裕次郎がらみで画像が余り落っこちてないので残念です(笑)
非常に限定されたシチュエーションドラマにしたのは、セットに費用がかからず、撮影も楽だからであろう(実際、年に信じられないような本数に主演してたのだ当時の裕次郎は)。
この映画、全然タイプの違う映画であるが、裕次郎、芦川いづみ、中原早苗、滝沢修とメインキャストがかぶっていたりもします。
というか、1958年『日の当たる坂道』と『あいつと私』の原作石坂洋次郎と同じでキャスティングがもっとかぶっているのですが、この作品の一つの重要トピックは、60年安保時代があります。
安保反対運動のシーンもちゃんと出てきます!「COFFEEクロンボ」が現在ではNGです。。
お話が1960年の東京の大学生のお話しなのですから、どうしたって避けようもないんですけども。

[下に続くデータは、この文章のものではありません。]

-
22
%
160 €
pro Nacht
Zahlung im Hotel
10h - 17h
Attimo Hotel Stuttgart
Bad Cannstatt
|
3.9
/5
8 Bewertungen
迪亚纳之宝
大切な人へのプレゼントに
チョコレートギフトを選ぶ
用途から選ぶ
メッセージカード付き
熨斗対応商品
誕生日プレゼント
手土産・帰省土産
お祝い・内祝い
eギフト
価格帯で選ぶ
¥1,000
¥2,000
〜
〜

しかし、大島渚『青春残酷物語』や『日本の夜と霧』のような陰惨で怒りに満ちた表現というものが全面に来る作品ではなく、かなり裕福な階層に属する人々を描いているので、見え方がかなり違っています。
明らかに富裕な層が学生の中心である私立大学が舞台です。裕次郎はポルシェで通学してます。
安保反対運動の活動家の女性が出てくるのですが、この女性が尊敬していた学生運動のリーダーがこの女性をレイプしてしまい、妊娠してしまったりと、なかなか凄絶なドロドロが展開はするんですけども、それを帳消しにしてしまう裕次郎のあの屈託のない笑顔と振る舞い(笑)。
こういうなかなかの修羅場が出ては来るのですが。
今だったら、Me Tooで大変な事になりそうなテーマがサラっと流れていき、この女性は大学生を中退して裕次郎の母親の経営する美容師の見習いとして元気に再起してしまうんです(笑)。

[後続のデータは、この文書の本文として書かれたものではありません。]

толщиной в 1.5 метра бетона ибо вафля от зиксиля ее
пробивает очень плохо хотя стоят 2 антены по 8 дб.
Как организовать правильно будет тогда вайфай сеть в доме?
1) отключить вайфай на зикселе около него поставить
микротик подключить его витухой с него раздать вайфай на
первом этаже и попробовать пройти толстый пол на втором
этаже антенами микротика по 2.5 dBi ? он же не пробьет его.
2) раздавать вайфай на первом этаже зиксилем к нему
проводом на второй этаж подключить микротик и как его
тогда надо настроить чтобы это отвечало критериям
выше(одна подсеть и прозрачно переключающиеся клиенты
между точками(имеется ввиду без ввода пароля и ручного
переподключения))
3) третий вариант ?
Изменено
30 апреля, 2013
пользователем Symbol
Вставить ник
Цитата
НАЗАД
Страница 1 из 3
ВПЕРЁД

大島渚の作品だったら、ココを容赦なくえぐっていくと思いますが、中原/裕次郎コンビには、全くそういうものがありません。
単に原作がそうなのだから。を超えたモノを感じます。
美容院経営に成功した母親の子どもであるため、軽井沢に別荘すらあるのです!
地方と都会の格差、学歴の格差、ジェンダー問題がなどなど、実は現代につながる射程距離を持つ問題が、結構あるんですけども、それを中平演出と裕次郎がすべて相殺していくという、驚異的な構造で出来上がっていて、驚くほど軽快で快活に見ることができるのが実に不思議です。
びっくりするようなところで呆気なく映画が終わってしまうのも驚きです。
『あいつ〜』のメインテーマは、一見、一代で成功した裕次郎の家庭の、現在から見ても相当にかっこ飛んだ複雑さを持った家庭環境なのですが、それすらも我らが裕次郎は悠々とあの笑顔で軽々と乗り越えてしまい、腰が抜けます(笑)
母親の元愛人を演じるのが、なんと、滝沢修!
この「戦前」と「戦後」のコントラストを説明なしに見せるところが中平演出のうまさですね。
裕次郎の父親(ヒモです・笑)が貧相な宮口精二というのは、ほとんどギャグですが、コレが伏線です。
この問題を深刻に掘り下げるのではなく、むしろ、主人公のバイタリティとかキャラクターで危機をいつのまにか乗り越えてしまう。という中平演出は実は結構一貫してまして、1956年公開の『牛乳屋フランキー』もそうです。
『牛乳屋〜』はキノトール原作のラジオドラマなのですが、フランキー堺という、不世出のバイタリティ溢れたコメディアンのフランキー堺を主人公としたスラップスティック・コメディでして、山口県の田舎(映画では一貫して長州と行ってます)から上京してきた田舎者のフランキー堺が、東京(ハッキリとは描かれませんが、出てくる地名から考えるに、世田谷区かと思います)で牛乳の販売店を経営する親族を助けるべく悪戦苦闘するお話しです。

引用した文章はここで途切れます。